As the Ottoman Empire gradually collapsed, with Christian peoples in the Balkans gaining their independence in 1912, peoples in Africa and Arabia also rebelled. The Ottoman state took advantage of the outbreak of WWI in 1914 to carry out massacres of Christians in the Aegean, Thrace and in Van and Hakkari. In 1915, the Ottomans started a genocide of Syriacs and Armenians in Van, Bitlis and surrounding areas, then extending this to Diyarbakır, Hakkari and Tur Abdin.

This genocide launched against the Syriac, Armenian and Hellenic peoples of Mesopotamia and Anatolia killed more than a million Armenians, half a million Syriacs and 300 thousand Greeks. Hundreds of thousands of others were displaced or forcibly converted to Islam. In the process, the property of the Christian peoples was seized.

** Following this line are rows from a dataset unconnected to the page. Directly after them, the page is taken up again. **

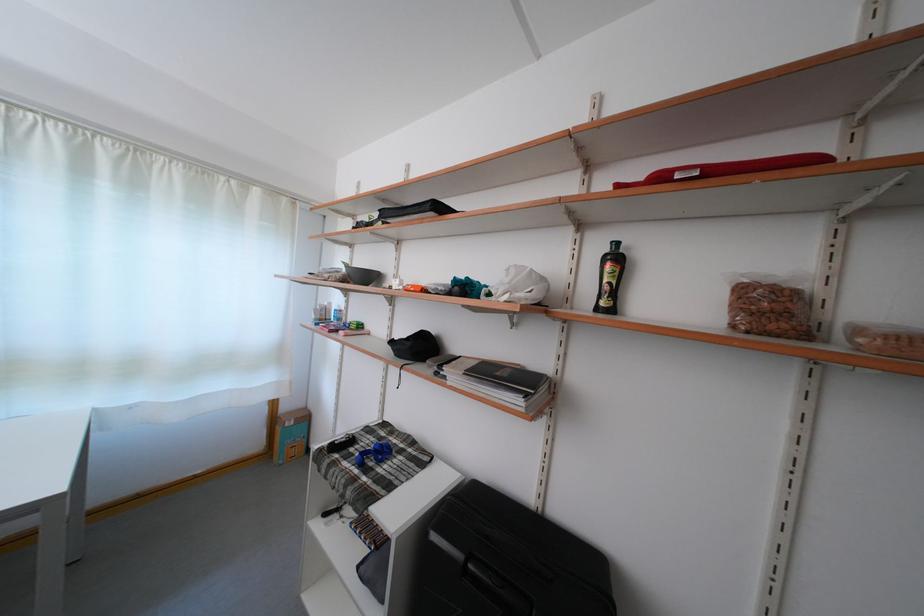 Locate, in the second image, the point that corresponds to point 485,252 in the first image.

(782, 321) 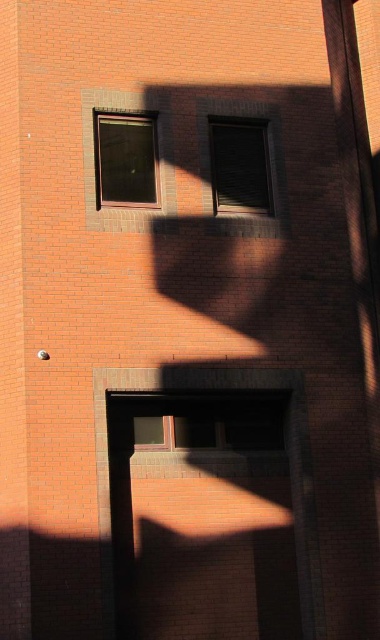 Question: Which of the following is the closest to the observer?

Choices:
 (A) (210, 144)
 (B) (98, 138)

Answer: (B)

The Peoples and Beliefs Commission of the Peoples’ Equality and Democracy Party (DEM Party) released a statement marking the 109th anniversary of the 15 June 1915 Sayfo genocide against Chaldean-Syriac-Assyrian-Aramean people in the Ottoman Empire.

"The lands of Anatolia and Mesopotamia have made significant contributions to the world culture and social development throughout history, and from time to time have witnessed the suffering and crimes against humanity against different peoples and cultures. The period in which a large part of the population of Syriacs, one of the ancient peoples of Mesopotamia, was massacred is known as Sayfo, which means 'sword'. 15 June 1915 is accepted as the beginning of the massacre of Syriacs,” said the DEM Party.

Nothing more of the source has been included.